(Collection entries)
----------------------------------------
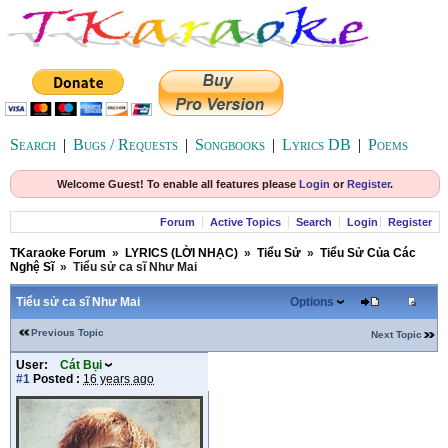
Search
|
Bugs / Requests
|
Songbooks
|
Lyrics DB
|
Poems
Welcome Guest! To enable all features please
Login
or
Register
.
Forum
Active Topics
Search
Login
Register
TKaraoke Forum
»
LYRICS (LỜI NHẠC)
»
Tiểu Sử
»
Tiểu Sử Của Các
Nghệ Sĩ
»
Tiểu sử ca sĩ Như Mai
Tiểu sử ca sĩ Như Mai
Options
Previous Topic
Next Topic
User:
Cát Bụi
#1
Posted :
16 years ago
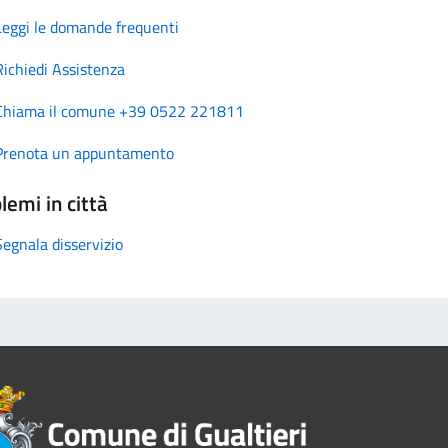
Leggi le domande frequenti
Richiedi Assistenza
Chiama il comune +39 0522 221811
Prenota un appuntamento
lemi in città
Segnala disservizio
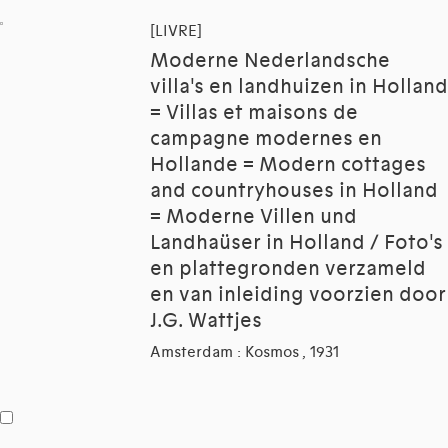
[LIVRE]
Moderne Nederlandsche
villa's en landhuizen in Holland
= Villas et maisons de
campagne modernes en
Hollande = Modern cottages
and countryhouses in Holland
= Moderne Villen und
Landhaüser in Holland / Foto's
en plattegronden verzameld
en van inleiding voorzien door
J.G. Wattjes
Amsterdam : Kosmos , 1931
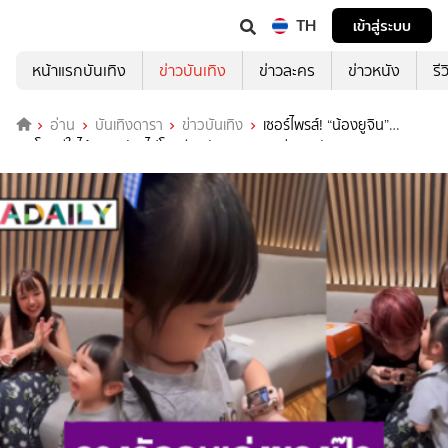
TH
เข้าสู่ระบบ
หน้าแรกบันเทิง
ข่าวบันเทิง
ข่าวละคร
ข่าวหนัง
รี
อ่าน
บันเทิงดารา
ข่าวบันเทิง
เซอร์ไพรส์! “น้องยูจิน”
กระโดดดีใจได้ของขวัญไปโรงเรียนวันแรกจาก “พ่อยิว ฉัตรมงคล”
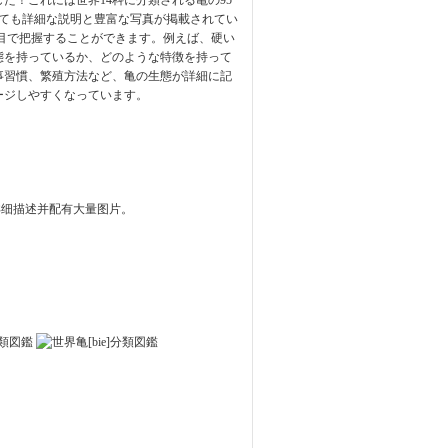
！これには世界14科に分類される亀の95
いても詳細な説明と豊富な写真が掲載されてい
目で把握することができます。例えば、硬い
態を持っているか、どのような特徴を持って
事習慣、繁殖方法など、亀の生態が詳細に記
ージしやすくなっています。
详细描述并配有大量图片。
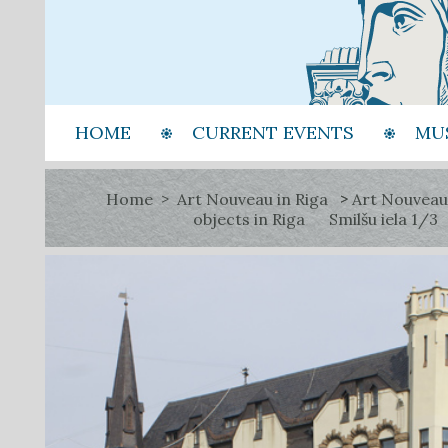
HOME
CURRENT EVENTS
MU
Home
Art Nouveau in Riga
Art Nouveau
objects in Riga
Smilšu iela 1/3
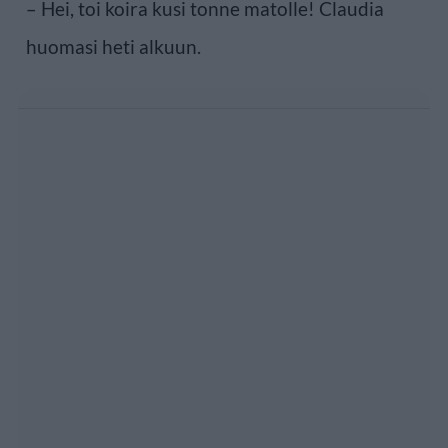
– Hei, toi koira kusi tonne matolle! Claudia
huomasi heti alkuun.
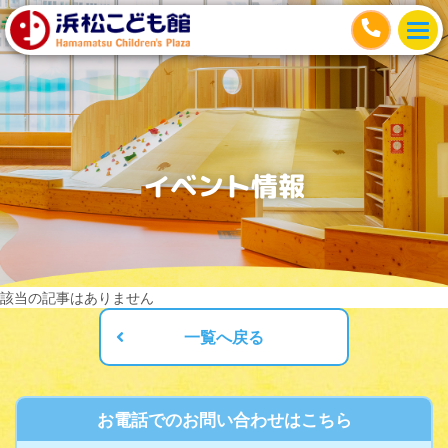
イベント情報
該当の記事はありません
一覧へ戻る
お電話でのお問い合わせはこちら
----------------------------------------
• **Task details**:
Repeat the data word for word, minus any pictures.

• **Exercise answer**:
Search
|
Bugs / Requests
|
Songbooks
|
Lyrics DB
|
Poems
Welcome Guest! To enable all features please
Login
or
Register
.
Forum
Active Topics
Search
Login
Register
TKaraoke Forum
»
LYRICS (LỜI NHẠC)
»
Tiểu Sử
»
Tiểu Sử Của Các
Nghệ Sĩ
»
Tiểu sử ca sĩ Như Mai
Tiểu sử ca sĩ Như Mai
Options
Previous Topic
Next Topic
User:
Cát Bụi
#1
Posted :
16 years ago
Leggi le domande frequenti
Richiedi Assistenza
Chiama il comune +39 0522 221811
Prenota un appuntamento
lemi in città
Segnala disservizio
[LIVRE]
Moderne Nederlandsche
villa's en landhuizen in Holland
= Villas et maisons de
campagne modernes en
Hollande = Modern cottages
and countryhouses in Holland
= Moderne Villen und
Landhaüser in Holland / Foto's
en plattegronden verzameld
en van inleiding voorzien door
J.G. Wattjes
Amsterdam : Kosmos , 1931
TH
เข้าสู่ระบบ
หน้าแรกบันเทิง
ข่าวบันเทิง
ข่าวละคร
ข่าวหนัง
รี
อ่าน
บันเทิงดารา
ข่าวบันเทิง
เซอร์ไพรส์! “น้องยูจิน”
กระโดดดีใจได้ของขวัญไปโรงเรียนวันแรกจาก “พ่อยิว ฉัตรมงคล”
！これには世界14科に分類される亀の95
いても詳細な説明と豊富な写真が掲載されてい
目で把握することができます。例えば、硬い
態を持っているか、どのような特徴を持って
事習慣、繁殖方法など、亀の生態が詳細に記
ージしやすくなっています。
详细描述并配有大量图片。
HOME
CURRENT EVENTS
MU
Home
Art Nouveau in Riga
Art Nouveau
objects in Riga
Smilšu iela 1/3
– Hei, toi koira kusi tonne matolle! Claudia
huomasi heti alkuun.
イベント情報
該当の記事はありません
一覧へ戻る
お電話でのお問い合わせはこちら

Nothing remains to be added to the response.